A seguire una presentazione del volume, una più articolata sintesi del suo contenuto e alcune foto della conferenza stampa


PRESENTAZIONE

L’obiettivo che il presente lavoro si prefigge consiste nel gettare una luce sulle “zone d’ombra” della carriera artistica di Luca Signorelli (Cortona, 1450 circa – ivi, 1523), coincidenti con il momento della formazione e degli esordi (1470-1485) ‑ ancora avvolto nel mistero e irto di problemi interpretativi – e con quello della tarda attività di bottega (1515-1523), quando la mano del maestro stenta a emergere dall’insieme degli aiuti e delle collaborazioni.
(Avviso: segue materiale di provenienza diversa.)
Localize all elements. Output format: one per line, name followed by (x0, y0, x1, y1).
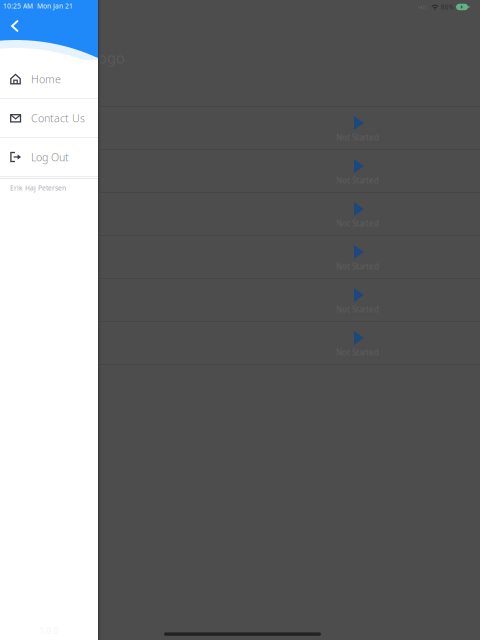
button[interactable]: Home (0, 60, 98, 98)
staticText: Not Started (336, 218, 379, 229)
staticText: Not Started (336, 132, 379, 143)
staticText: Home (31, 72, 61, 86)
staticText: Not Started (336, 304, 379, 315)
staticText: Erik Haj Petersen (10, 184, 66, 192)
button[interactable]: Back (1, 13, 29, 39)
button[interactable]: Contact Us (0, 99, 98, 137)
staticText: Not Started (336, 175, 379, 186)
staticText: 1.0.0 (40, 626, 58, 636)
staticText: 10:25 AM Mon Jan 21 (3, 2, 73, 10)
staticText: Contact Us (31, 111, 85, 125)
staticText: Logo (90, 48, 125, 68)
staticText: 86% (440, 3, 454, 12)
button[interactable]: Log Out (0, 138, 98, 176)
staticText: Not Started (336, 261, 379, 272)
staticText: Log Out (31, 150, 69, 164)
staticText: Not Started (336, 347, 379, 358)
Focalizzare l’attenzione su questi due momenti significa, in sostanza, considerare e valorizzare l’attività svolta da Signorelli in Umbria, sua “patria d’adozione”: con l’eccezione infatti del Martirio di san Sebastiano di Città di Castello, del celebre ciclo apocalittico di Orvieto e del Santo Stefano della Fondazione Cassa Risparmio di Perugia, opere della piena maturità ampiamente studiate, i lavori dell’artista tuttora conservati in Umbria si pongono agli “estremi” del catalogo signorelliano, all’interno del quale costituirono importanti punti di riferimento per altre opere che, nei medesimi periodi, venivano destinate a diverse città dell’Italia centrale (compresa la patria del pittore, Cortona). Ciononostante, si tratta di lavori che, fino a tempi recenti, hanno goduto di scarsa considerazione per le ragioni più disparate, quali la difficoltà delle attribuzioni, il precario stato di conservazione, la scarsa visibilità delle rispettive strutture museali, l’abbassamento di qualità conseguente al ruolo preponderante della bottega.

L’impostazione seguita nel presente studio è stata la medesima che ha contraddistinto i nostri precedenti scritti, ossia la volontà di conferire il massimo rilievo alla dimensione storica e alla contestualizzazione dell’opera d’arte vista innanzitutto come “oggetto”, col mettere in secondo piano l’analisi stilistica e l’attribuzionismo e nella convinzione che quest’ultimi non possono sostituirsi all’indagine storica, la quale sola è capace, possibilmente, di fornire risposte ai problemi ancora insoluti, trovando poi conferme sul piano stilistico.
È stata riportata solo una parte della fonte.